Проплакавши всю ночь, ты уснула, и я свалилась рядом. Было очень жарко. Квартира-то наша была под крышей, летом всегда было нестерпимо в ней находиться. А тут и в самом деле жарко, да еще и снился жар.
Земля – не земля, что-то совершенно незнакомое. Красноватая сухая почва, каменистая, пыльная. Растут странные растения, похожие на кактусы, но огромные, как деревья. Колючки на них как будто синего железа, острые и подвижные. Деревья этими колючками дышат, они то выдвигаются, то снова подбираются, как у кошек бывает во сне с когтями. Впереди, между этими колючими деревьями, бредет Антон Иванович, не оглядываясь.
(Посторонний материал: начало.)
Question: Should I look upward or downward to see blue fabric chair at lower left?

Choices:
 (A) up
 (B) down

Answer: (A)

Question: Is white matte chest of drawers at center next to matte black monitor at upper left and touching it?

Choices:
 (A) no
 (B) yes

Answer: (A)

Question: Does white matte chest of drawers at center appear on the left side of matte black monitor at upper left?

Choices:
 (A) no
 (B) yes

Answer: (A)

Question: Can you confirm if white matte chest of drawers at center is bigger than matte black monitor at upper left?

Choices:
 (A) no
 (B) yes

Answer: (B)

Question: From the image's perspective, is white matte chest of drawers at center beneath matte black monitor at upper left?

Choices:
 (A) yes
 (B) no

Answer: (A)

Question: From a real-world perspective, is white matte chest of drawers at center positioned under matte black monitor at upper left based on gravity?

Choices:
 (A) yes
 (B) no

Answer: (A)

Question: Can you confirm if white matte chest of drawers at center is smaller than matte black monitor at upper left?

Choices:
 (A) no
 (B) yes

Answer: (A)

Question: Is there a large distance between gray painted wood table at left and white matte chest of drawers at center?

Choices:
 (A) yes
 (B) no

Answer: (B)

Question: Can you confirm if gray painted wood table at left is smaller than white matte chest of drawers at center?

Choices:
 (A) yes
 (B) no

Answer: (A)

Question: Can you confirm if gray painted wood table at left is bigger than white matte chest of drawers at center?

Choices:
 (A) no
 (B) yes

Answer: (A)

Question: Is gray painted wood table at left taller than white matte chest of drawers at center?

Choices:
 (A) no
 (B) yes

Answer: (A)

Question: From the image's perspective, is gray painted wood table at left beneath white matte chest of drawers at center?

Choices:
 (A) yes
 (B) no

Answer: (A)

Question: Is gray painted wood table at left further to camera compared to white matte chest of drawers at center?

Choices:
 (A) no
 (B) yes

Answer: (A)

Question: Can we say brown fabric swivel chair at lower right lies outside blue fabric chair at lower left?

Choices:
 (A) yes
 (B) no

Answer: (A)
Он в военной форме, но форма эта какая-то старинная, лосины в обтяжку, мундирчик коротенький, и сам Антон Иванович стройный и худенький, как мальчик. Может, если и есть в вас что общее, то в фигуре. Узость в бедрах, вытянутость вверх и шеей, и подбородком. Да, пожалуй что. Раньше и в голову не приходило.
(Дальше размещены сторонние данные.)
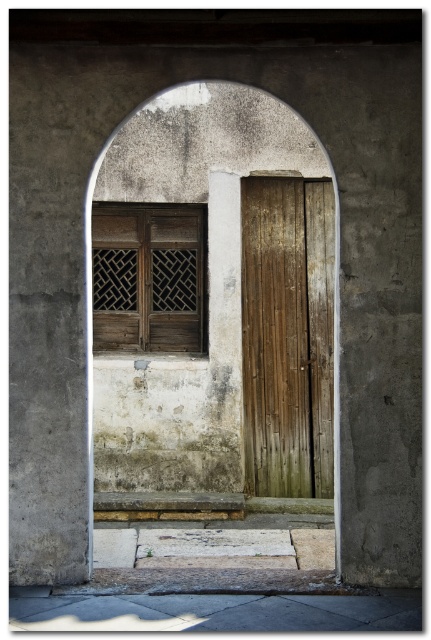 Question: Which object is farther from the camera taking this photo?

Choices:
 (A) weathered wood door at center
 (B) smooth concrete archway at center
 (C) gray concrete at lower center

Answer: (A)

Question: Does wooden lattice at center appear under gray concrete at lower center?

Choices:
 (A) no
 (B) yes

Answer: (A)

Question: Can you confirm if weathered wood door at center is bigger than gray concrete at lower center?

Choices:
 (A) no
 (B) yes

Answer: (B)

Question: Does smooth concrete archway at center have a larger size compared to weathered wood door at center?

Choices:
 (A) yes
 (B) no

Answer: (A)

Question: Which object is positioned closest to the wooden lattice at center?

Choices:
 (A) gray concrete at lower center
 (B) smooth concrete archway at center
 (C) weathered wood door at center

Answer: (B)

Question: Which of the following is the closest to the observer?

Choices:
 (A) (280, 600)
 (B) (321, 358)
 (C) (319, 182)
 (D) (112, 285)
Ну вот, он уходит, а я спешу за ним и удивляюсь, почему он не остановится, не подождет меня. Тем более что кактусы эти, хоть и стоят на месте, как полагается растениям, но, как я ни стараюсь держаться от них подальше, цепляют меня своими когтями и царапают... И расстояние между нами все увеличивается, хотя я-то иду быстро, а он очень медленно. А кричать нельзя. Не знаю, почему, но известно только, что это никак не возможно, запрещено. И он все удаляется, и в последний момент я вижу его уже не пешим, а всадником. И он очень ловко скачет между деревьями, пока не исчезает окончательно. И тогда мне как будто разрешают вернуться, и кактусы поджимают свои железные когти, делаются все меньше и меньше, совсем обыкновенного размера, вроде тех алоэ и колланхоэ, что на окнах стоят, и земля перестает быть красной, делается обыкновенной, и трава обыкновенная, только очень мягкая и ласковая...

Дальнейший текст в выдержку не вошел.